--- Supplied material ---
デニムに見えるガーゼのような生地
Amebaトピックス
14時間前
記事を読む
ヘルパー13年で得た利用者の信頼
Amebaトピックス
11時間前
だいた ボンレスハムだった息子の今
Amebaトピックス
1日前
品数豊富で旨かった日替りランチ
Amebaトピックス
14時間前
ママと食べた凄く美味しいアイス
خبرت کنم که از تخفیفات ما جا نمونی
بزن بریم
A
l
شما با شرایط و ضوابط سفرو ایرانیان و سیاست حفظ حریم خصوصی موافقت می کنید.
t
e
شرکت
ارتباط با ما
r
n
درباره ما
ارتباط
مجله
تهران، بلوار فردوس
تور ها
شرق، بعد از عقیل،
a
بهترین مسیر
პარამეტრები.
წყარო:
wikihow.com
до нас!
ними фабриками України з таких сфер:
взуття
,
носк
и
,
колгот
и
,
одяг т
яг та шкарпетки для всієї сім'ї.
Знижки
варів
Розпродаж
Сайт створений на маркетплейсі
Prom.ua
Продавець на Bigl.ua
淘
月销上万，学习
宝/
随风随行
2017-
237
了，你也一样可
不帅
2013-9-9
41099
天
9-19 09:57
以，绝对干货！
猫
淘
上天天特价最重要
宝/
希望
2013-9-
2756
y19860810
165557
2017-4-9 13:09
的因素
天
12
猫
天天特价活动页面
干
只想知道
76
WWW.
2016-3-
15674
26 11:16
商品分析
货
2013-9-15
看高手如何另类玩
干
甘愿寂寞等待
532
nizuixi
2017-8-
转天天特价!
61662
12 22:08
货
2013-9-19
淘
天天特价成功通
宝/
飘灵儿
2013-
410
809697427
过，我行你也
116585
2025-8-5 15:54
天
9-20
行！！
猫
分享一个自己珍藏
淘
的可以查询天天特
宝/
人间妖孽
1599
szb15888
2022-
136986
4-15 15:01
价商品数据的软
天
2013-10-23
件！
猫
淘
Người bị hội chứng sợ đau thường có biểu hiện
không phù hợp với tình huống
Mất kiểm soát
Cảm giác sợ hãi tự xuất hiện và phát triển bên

==

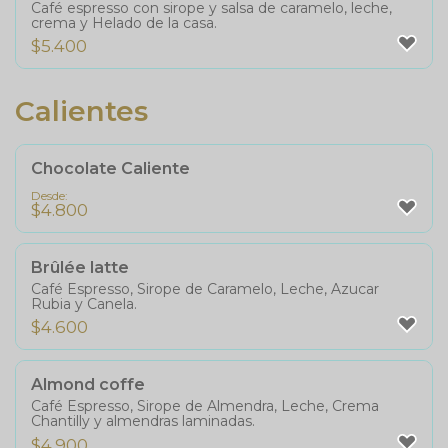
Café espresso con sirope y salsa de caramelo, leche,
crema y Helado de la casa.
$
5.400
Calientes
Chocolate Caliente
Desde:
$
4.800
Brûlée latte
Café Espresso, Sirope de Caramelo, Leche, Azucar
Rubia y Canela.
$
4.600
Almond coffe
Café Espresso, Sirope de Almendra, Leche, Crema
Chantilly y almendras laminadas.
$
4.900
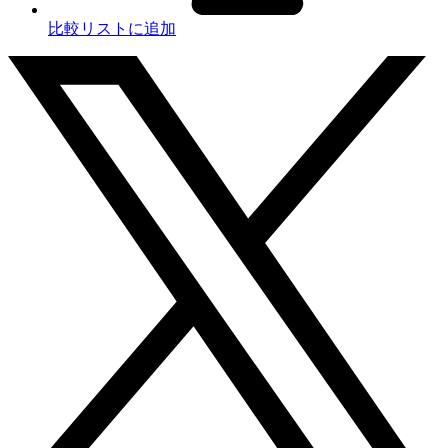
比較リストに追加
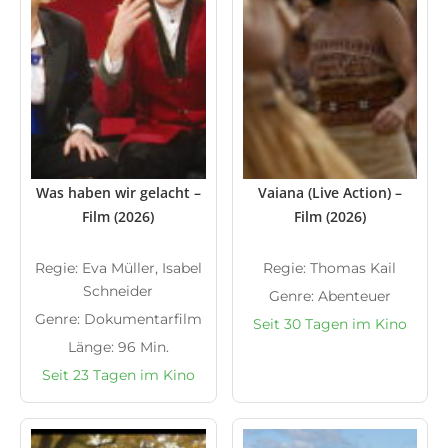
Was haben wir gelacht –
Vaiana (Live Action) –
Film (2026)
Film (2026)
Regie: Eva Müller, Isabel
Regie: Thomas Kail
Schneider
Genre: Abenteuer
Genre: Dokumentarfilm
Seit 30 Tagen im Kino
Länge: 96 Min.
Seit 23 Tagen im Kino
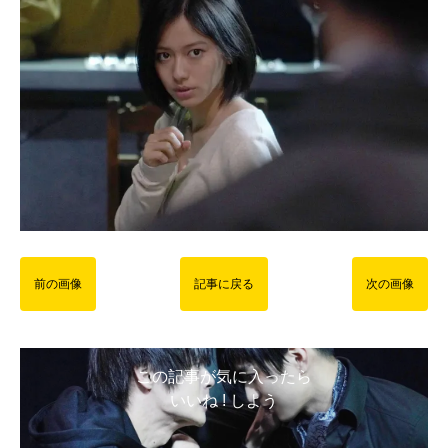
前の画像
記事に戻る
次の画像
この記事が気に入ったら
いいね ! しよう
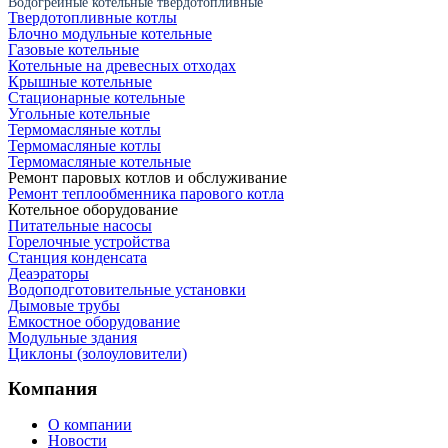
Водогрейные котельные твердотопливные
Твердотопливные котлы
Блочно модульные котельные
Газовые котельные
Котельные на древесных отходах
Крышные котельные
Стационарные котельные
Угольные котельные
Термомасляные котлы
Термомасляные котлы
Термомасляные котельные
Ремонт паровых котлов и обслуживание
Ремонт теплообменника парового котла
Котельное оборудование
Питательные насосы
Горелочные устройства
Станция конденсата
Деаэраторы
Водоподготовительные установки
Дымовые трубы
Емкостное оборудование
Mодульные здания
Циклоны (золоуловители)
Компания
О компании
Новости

--- Exercise ---
Check every line of the listing above for the string "hiện", and give the number of lines that have it, nothing more.

--- Solved problem ---
2